Son ya cien números en los que nunca han faltado un puñado de poemas originales, de traducciones, de prosa viajera y erudita, de paliques. Probablemente, del lado de esta sección crítica caiga el único fracaso de la revista: recuerdo bien que el empeño inicial de su director era que nadie aprovechase para dar palmaditas en la espalda a sus amigos, que las críticas fueran sinceras, elaboradas y directas, que nadie tuviera miedo a cargarse a un autor conocido si creía que lo merecía y era capaz de razonarlo y que las loas vinieran siempre de quien no fuera sospechoso de estar pagando o mereciendo algún favor. Esto, desde luego, no se ha conseguido, pero en descargo de la revista y de su director (poco sospechoso de cualquiera de estos pecados, más bien del contrario: nunca he conocido a nadie que con tanto incomprensible empeño se vanagloriase de cada nuevo enemigo, de cada vieja amistad perdida) debe decirse que el medio crítico español es así de pusilánime, siestero y roncón: en este país, de momento, no hay otra cosa que hacer. Si algo no te gusta, mejor te callas, que nunca sabes quién va a dirigir mañana un ciclo de lecturas o un panfleto municipal. Culpa no sólo de esos críticos, sino también de los autores (cuando ambos no son una misma cosa) incapaces en su mayoría de entender una crítica como un asunto de discusión literaria y no de ataque personal.
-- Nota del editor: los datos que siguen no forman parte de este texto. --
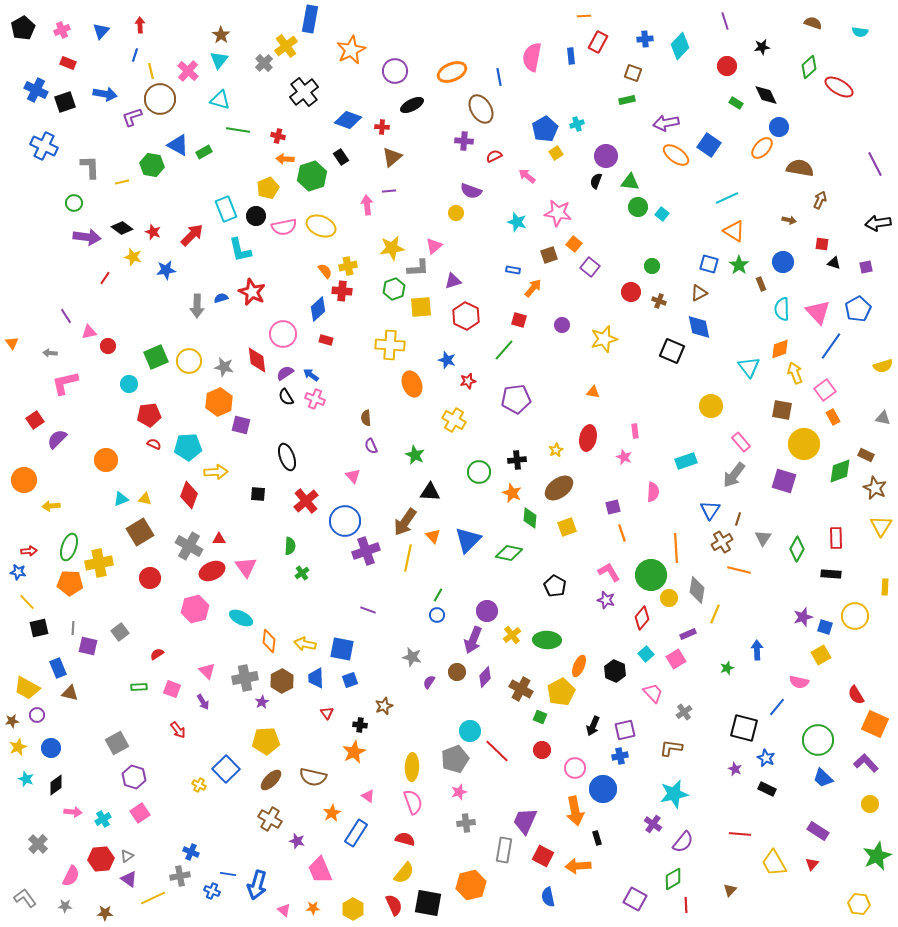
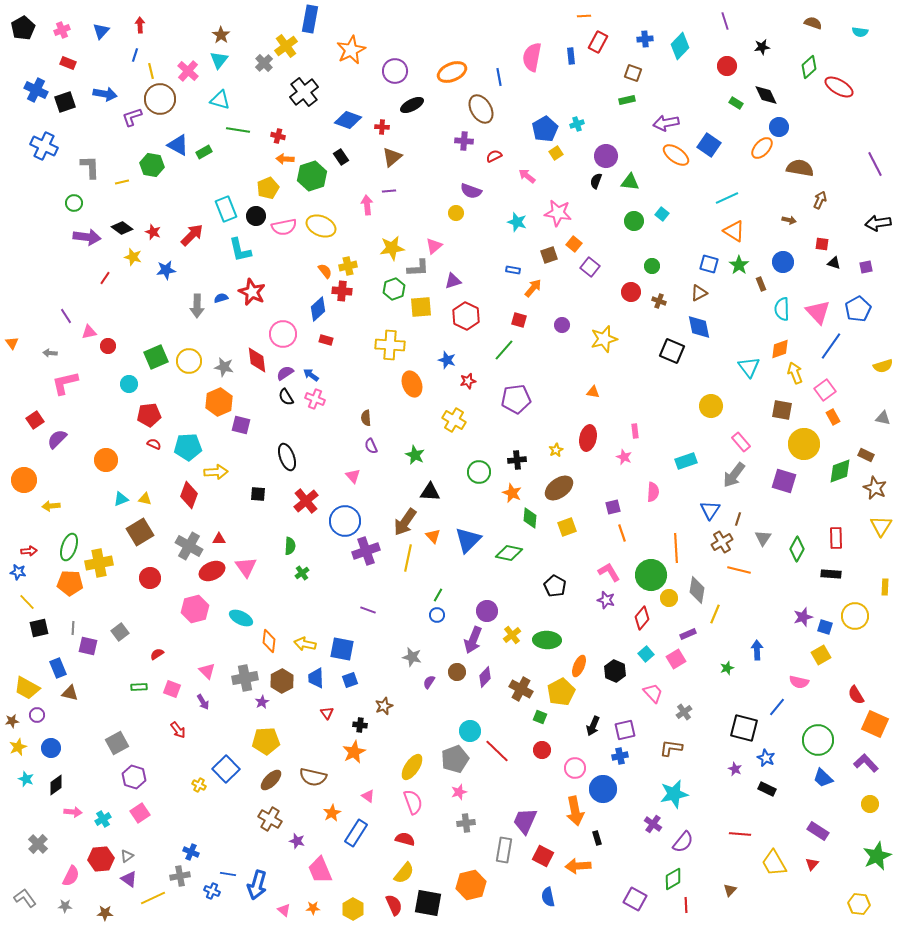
green circle at (638, 207): moved 4 px left, 14 px down
yellow ellipse at (412, 767): rotated 32 degrees clockwise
Sólo eso en el debe. La lista de lo que nosotros le debemos a Clarín es mucho más amplia. Siempre es un cofre abierto a nuestra curiosidad. Lo mismo ha sido el primer lugar en el que hemos leído unos inéditos de Bécquer que el que se ha atrevido a poner en solfa la autenticidad de tal o cual clásico o autoría castellano o catalán. Hemos descubierto a poetas nuevos y leído anticipadamente los versos nuevos de los que ya nos gustaban. Biografías y viajes, acercamientos y alejamientos... Larga vida a Clarín, como a Turia, como a tantas (pocas, pero resistentes) revistas que nos hacen más llevadero el vacío que nos queda entre libro y libro.